Quiero ver la última película de Bayona, ya que no quisiera extraviar al niño que fui. Al mismo tiempo, necesito contrapesar la idea que siempre he mantenido de que la aventura de la conciencia termina siempre en fatalidad. Siento toda la admiración del mundo por las personas que consiguen salvarse gracias a la imaginación. La cultura y la sensibilidad pueden representar un asidero incluso más indestructible que la propia familia. Conor, el niño protagonista empieza a sufrir y a plantearse su corta existencia cuando advierte el inevitable deterioro de su madre durante la enfermedad. No es otra cosa que el miedo a perder la seguridad, la protección y el amor que tanto necesitamos. Siempre he defendido que la maldad está muy vinculada a esa falta de afecto. ¿Se puede ser bueno cuando no te han querido? ¿Se puede ser empático cuando te desprecian o ignoran?
Queremos ser más felices que los demás, y eso es dificilísimo, porque siempre imaginamos a los demás mucho más felices de lo que son en realidad. Todo es mucho más complejo de lo que parece a simple vista. A pesar de que el poder, el orden social y las clases dirigentes (aquí es igual el color político), intenten vender lo contrario. Cada uno de nosotros es como una caja cerrada bajo llave, y abrirla supone un riesgo. Como luciérnagas desbocadas salen en estampida, la felicidad perdida, los sueños rotos, las ilusiones, las ausencias y también las derrotas. Solo nos importa lo que no hemos realizado, lo que no podíamos realizar, lo que hemos perdido. Toda nuestra infelicidad y dolor permenecen permanecen agazapados en el fondo. Al final, el infierno es ese presente que no se mueve, esa tensión en la monotonía esa eternidad vuelta al revés y que no se abre a nada. Ese no comunicar, ese feroz e infecundo aislamiento. Olvidamos que fue con lágrimas y no con el agua, con la que Prometeo mezcló la arcilla para moldear al hombre.
Algunos adultos creen, y así educan a sus hijos, que hablar de sentimientos sigue siendo cosa de mujeres y soñadores. Venimos al mundo con el fin de pisar fuerte y de golpear antes de ser golpeados. Venimos al mundo a ser líderes, no víctimas. Reconocer nuestro sufrimiento es admitir que somos vulnerables y necesitamos ayuda. Solo vivimos en la medida en que consumados ilusionistas, nos entregamos a un ejercicio distorsionador de la realidad con el fin de alterar la auténtica magnitud de nuestro drama; huimos de la soledad para no enfrentarnos con nosotros mismos.
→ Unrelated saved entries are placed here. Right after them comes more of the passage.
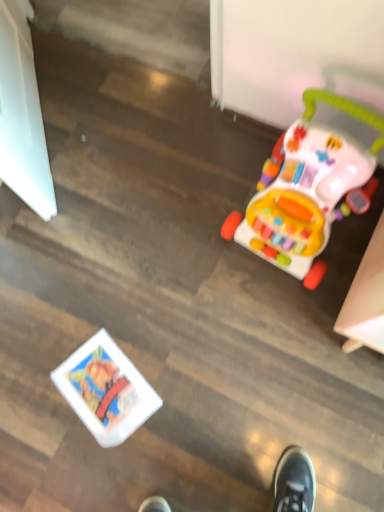 Where is `empty space that is ontop of white glossy book at lower left, the 1th toy from the bottom`? This screenshot has height=512, width=384. empty space that is ontop of white glossy book at lower left, the 1th toy from the bottom is located at coordinates (109, 387). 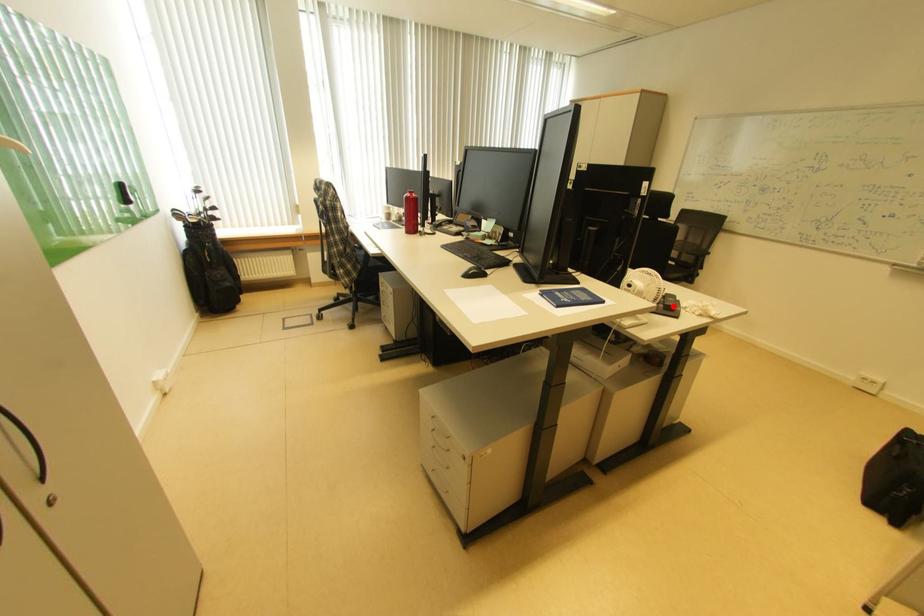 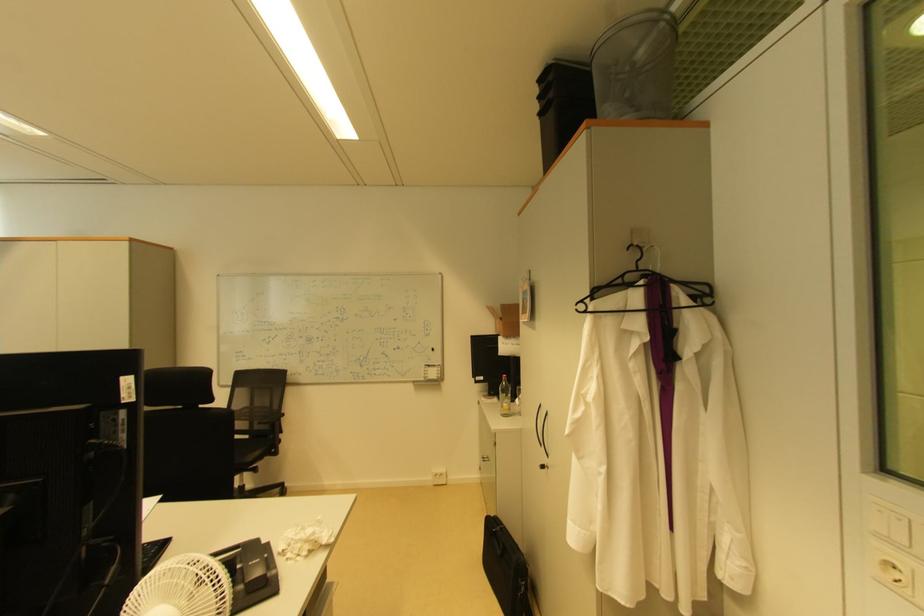 Question: I am providing you with two images of the same scene from different viewpoints. A red point is marked on the first image. At the location where the point appears in image 1, is it still visible in image 2?

Choices:
 (A) Yes
 (B) No

Answer: (A) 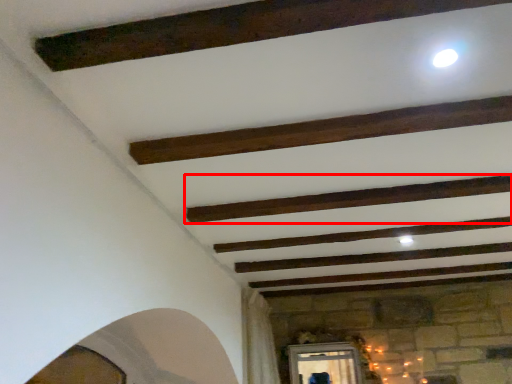 Question: From the image's perspective, where is plank (annotated by the red box) located relative to plank?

No hay libertad de ser, como no hay libertad de nacimiento: antes que condenados a elegir, estamos condenados a amar. ¿Porqué resistirnos a ello? A los pragmáticos, a los realistas, a los amantes del orden que nos acusan de perdedores e idealistas, yo les respondería con una inteligente reflexión de Cioran, al que siempre regreso: “La utopía es el motor de la acción individual y social. Solo actuamos bajo la fascinación de lo imposible, esto significa que una sociedad ha de dar a luz una utopía y de abocarse a ella. De lo contrario está amenazada de esclerosis y de ruina”
Ya estoy sentado en el cine. Se apagan las luces. Necesito mi dosis de fantasía y necesito creer en la humanidad. El bien puede resistir derrotas, el mal no. ¿Podemos creer en otra cosa que no sea la utopía?